UMD Faculty Member Selected as 2026-28 Jacobs CIFAR Research Fellow

Rachel Romeo head shot

Rachel Romeo, assistant professor in the University of Maryland College of Education, was recently named one of 12 Jacobs CIFAR Research Fellows in the 2026-28 cohort. 

The Jacobs CIFAR Research Fellowship Program offers prestigious fellowships to early- and mid-career researchers whose work is dedicated to improving the learning and development of children and youth worldwide. Formerly known as the Jacobs Research Fellowship, the program has been renamed to reflect a partnership between the Jacobs Foundation and the Canadian Institute for Advanced Research (CIFAR).

“I’m so honored and excited to receive this fellowship. The funds will allow me to pursue innovative, high risk-high reward research on brain synchronization between students and teachers during real-time in-classroom learning,” said Romeo. “Additionally, I get to join a network of interdisciplinary scholars from around the globe to collaborate on new research ideas and translate our work into policy and practice at scale.”

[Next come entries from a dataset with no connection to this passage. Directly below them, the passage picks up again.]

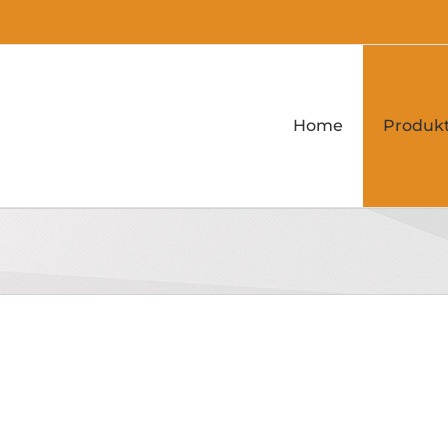
Home
Produk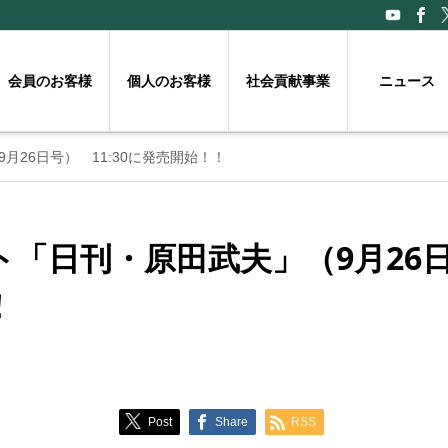
会員のお客様
個人のお客様
社会貢献事業
ニュース
26日号） 11:30に発売開始！！
「日刊・原田武夫」（9月26日号
！
Post
Share
RSS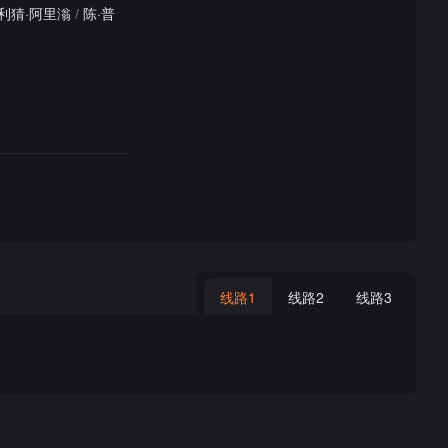
利猜·阿里滃
/
陈·普
线路1
线路2
线路3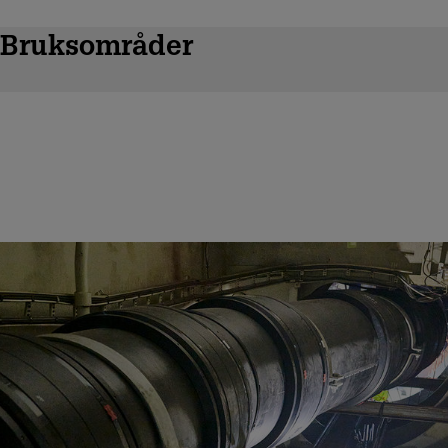
Bruksområder
Rørsystem for ballast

During the fellowship, Romeo will use functional near-infrared spectroscopy (fNIRS) caps to measure brain-to-brain synchrony between kindergarteners and their teachers during vocabulary lessons. Recent research suggests that greater synchronization leads to better learning. She will study how learning outcomes and underlying neural mechanisms vary across sociodemographics, learning mindsets and the degree of match or mismatch between home and classroom communication styles. In addition, she will examine how individual children’s learning varies across contexts and whether children’s and teachers’ brains become more synchronized over the school year. Through this research, Romeo aims to better understand the mechanisms behind successful learning, factors that drive learning disparities for children from disadvantaged backgrounds, and potential interventions to address these disparities. 

Romeo directs the College of Education’s Language, Experience, and Development (LEAD) lab and holds a courtesy appointment in the Department of Hearing and Speech Sciences and the interdisciplinary program in Neuroscience and Cognitive Science in the College of Behavioral and Social Sciences. She is also a member of UMD’s Maryland Language Science CenterGraduate Field Committee in Developmental ScienceBrain and Behavior Institute and Maryland Neuroimaging Center.

She has received numerous awards, including the Young Investigator Award from Flux: The Society for Developmental Cognitive Neuroscience (2024) and awards for early career research contributions from the American Speech-Language-Hearing Association and the Society for Research in Child Development (2023).

Romeo joins Associate Professor Chunyan Yang, who is a Jacobs Research Fellow in the 2024-2026 cohort. Through her fellowship, Yang is studying how educators are leveraging artificial intelligence-enabled edtech tools to strengthen the systematic implementation of social and emotional learning and to deepen its integration with academic instruction.